PosixPath('/Users/stephen.haddad/data/ukrse2022/log_tensorboard')

In [37]:
tensorboard_callback = tensorflow.keras.callbacks.TensorBoard(log_dir=log_dir_tensorboard, 
                                                              histogram_freq=1)

In [38]:
log_dir_tensorboard

PosixPath('/Users/stephen.haddad/data/ukrse2022/log_tensorboard')

In [39]:
%tensorboard --logdir /Users/stephen.haddad/data/ukrse2022/log_tensorboard

In [40]:
%time 
current_run_name = rse_run_name_template.format(network_name='ffnn',
                                                dt=datetime.datetime.now()
                                               )
with mlflow.start_run(experiment_id=rse_rotors_exp.experiment_id, run_name=current_run_name) as current_run:
    rotors_ffnn_model = build_ffnn_model(hyperparameters=hyperparameters_dict,
                                     input_shape=input_shape,
                                    )
    rotors_ffnn_optimizer = tensorflow.optimizers.Adam(
        learning_rate=hyperparameters_dict['initial_learning_rate'])  
    
    rotors_ffnn_model.compile(optimizer=rotors_ffnn_optimizer, 
                          loss=hyperparameters_dict['loss'], 
                          metrics=[tensorflow.keras.metrics.RootMeanSquaredError()])
    
    history=rotors_ffnn_model.fit(
        X_train, 
        y_train, 
        validation_data=(X_val, 
                          y_val), 
        epochs=hyperparameters_dict['n_epochs'], 
        batch_size=hyperparameters_dict['batch_size'], 
        shuffle=True,
        verbose=0,
        callbacks=[tensorboard_callback],
    )    
    

CPU times: user 3 µs, sys: 1e+03 ns, total: 4 µs
Wall time: 6.91 µs


2022-09-02 11:50:50.017514: I tensorflow/core/platform/cpu_feature_guard.cc:151] This TensorFlow binary is optimized with oneAPI Deep Neural Network Library (oneDNN) to use the following CPU instructions in performance-critical operations:  SSE4.1 SSE4.2 AVX AVX2 AVX512F FMA
To enable them in other operations, rebuild TensorFlow with the appropriate compiler flags.
2022-09-02 11:53:48.183242: W tensorflow/python/util/util.cc:368] Sets are not currently considered sequences, but this may change in the future, so consider avoiding using them.

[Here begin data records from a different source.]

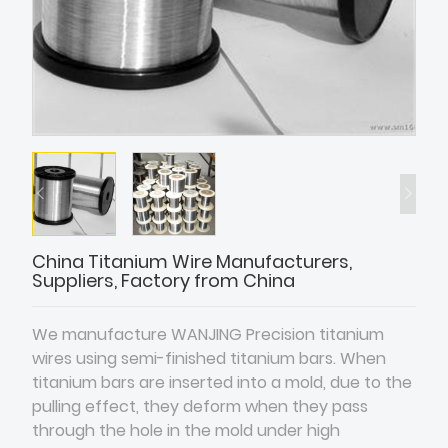
China Titanium Wire Manufacturers,
Suppliers, Factory from China
We manufacture WANJING Precision titanium
wires using semi-finished titanium bars. When
titanium bars are inserted into a mold, due to the
pulling effect, they deform when they pass
through the hole in the mold under high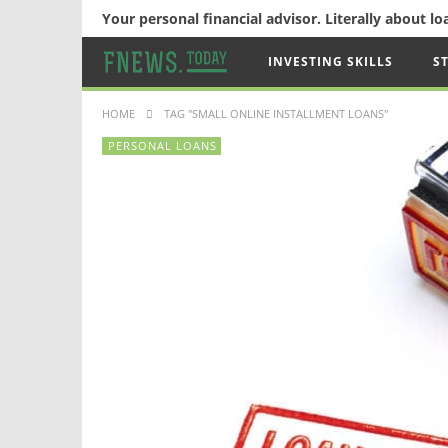
Your personal financial advisor. Literally about l
INVESTING SKILLS
S
HOME
TAG "SMALL ONLINE INSTALLMENT LOANS"
PERSONAL LOANS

INFO:tensorflow:Assets written to: /var/folders/w0/2x361bn95wj7lfgl33vksx1w0000gn/T/tmpyjvz9l_j/model/data/model/assets


In [41]:
rse_rotors_exp

<Experiment: artifact_location='/Users/stephen.haddad/data/ukrse2022/artifacts/1', experiment_id='1', lifecycle_stage='active', name='rse_mlops_demo_rotors', tags={}>

##  Example - Hyperparameter tuning in ray

As explained in the introduction to this notebook, the processing of training a machine learning algorithm calculate the *parameters* of the model. There are addtional config values not calculated by the training process that are determined by the data scientist doing the training which are called hyperparameters. The values of these hyperparameters are typically problem dependant and so change from problem to problem, even within a project. While over time one may develop an intuition for what hyperparameter values are suitable in a particular context, typically these values are determined in an outer training loop, called hyperparameter tuning.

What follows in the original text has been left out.